Charles shook his head “No.”
—Okay. Yeah, I mean, my bad. It’s the same as, “I’m sorry.” Or worse, “Forgive me.” It’s a good way to say it without sounding too serious, without sounding too sorry. It’s smooth and easy, but it can also be heartfelt. “My bad, man.“
Charles was elated.
—Thank you! I have been trying to understand this phrase since forever. I finally know it!
—Haha, well, there you go. No need to thank me. Google knows the same things.
—There I go?
—Whoop, did I confuse you again?
—Figures. There you go is kinda like, “You’re welcome,” but especially after I gave you something, like information. I guess a physical object too. It can be like, “Here it is.”
—So, I can give someone some cereal they’re reaching for on a high shelf and say, “There you go.” It doesn’t sound like I’m asking him to leave?
—No way! It’s super polite and kind. Though, if someone is acting weird or bad, you can say There you go, again! It’s like that song. “There she goes again.”
Charles laughed at his singing voice.
—The girl in her song probably did something she didn’t like, so she says, “There she goes, again!” Or if someone does something you like, you say, “There you go! Good job.” It’s different from, There you have it, which we say when something is ending or being decided. “Manchester won the game. Well, there you have it.” Same with, There it is. That’s the result.
—I get it. Wow, I guess there’s a lot for me to learn still. My bad for stopping you at the bus stop like this.
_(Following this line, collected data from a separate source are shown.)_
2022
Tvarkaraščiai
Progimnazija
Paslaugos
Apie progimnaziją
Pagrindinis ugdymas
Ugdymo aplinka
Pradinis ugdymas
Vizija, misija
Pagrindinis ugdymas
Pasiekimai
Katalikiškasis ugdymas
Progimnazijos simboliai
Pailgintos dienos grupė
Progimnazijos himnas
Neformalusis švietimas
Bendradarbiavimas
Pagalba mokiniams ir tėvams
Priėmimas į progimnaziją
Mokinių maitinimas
—No problem, my man! Anytime. Well …
Then the two laughed at the man’s mild sarcasm.
—Do you need some change for the next bus? It’s the least I could do after ramming you like I did.
—No, it’s not necessary. I have it in my pocket.
—Suits me! Take care, man. I’m gonna head on.
He reached his hand out to bump Charles’s fist.
—There it is! See you around.
Charles gave the man a smile and watched him leave. Then he started walking down the long avenue that would take him home.